Gıda, beslenme ve sağlık konularında geliştirdiği projelerle toplum sağlığının geleceğine yatırım yapan Sabri Ülker Vakfı, Türkiye’de 65 yaş ve üzeri yaşlı nüfusun %63,5’inin kilo fazlalığı yaşadığının altını çizerken, yaşam tarzında yapılacak küçük değişikler ile ilerleyen yaşlarda sağlığın korunabileceğinin altını çiziyor.
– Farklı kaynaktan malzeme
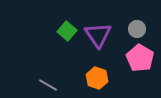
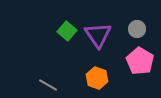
pink pentagon: moved 3 px down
Kurulduğu 2009 yılından bugüne, gıda, beslenme ve sağlıklı yaşam bilincinin gelişmesine katkı sağlamak, topluma bu konulardaki en doğru, güncel ve bilimsel bilgiyi aktarmak hedefiyle çalışmalarını sürdüren Sabri Ülker Vakfı, hayatın en güzel dönemlerinden olan yaşlılık döneminde sağlığı korumak ve geliştirmek, hastalıkları önlemek için kolayca uygulayabileceğiniz önemli ipuçları paylaşıyor.
Türkiye İstatistik Kurumu 2018 yılı verilerine göre nüfusumuzun %8.8’ini 65 yaş ve üzeri bireyler oluşturuyor, 2050 yılında bu oranın %20,8’e çıkacağı tahmin ediliyor. Yaş almak bazen sağlık sorunlarını da beraberinde getirebiliyor. “Ben eskiden şu tepeyi koşarak çıkardım” ile başlayan cümleler, kaslardaki güçsüzlük ve zayıflama sonucunda çabuk yorulma ile sonuçlanıyor. Hareketsizlik ile yetersiz ve dengesiz beslenme sonucunda alınan kilolar “Evlendiğimde 48 kiloydum” söylemlerinin arkasına saklanıyor.
Daha sağlıklı yaş almak, hastalıkları önlemek ve şeker hastalığı, tansiyon vb. hastalıkları kontrol altında tutmak için yapılacaklara, aşağıdaki önerileri yaşamınızın bir parçası haline getirerek başlayabilirsiniz.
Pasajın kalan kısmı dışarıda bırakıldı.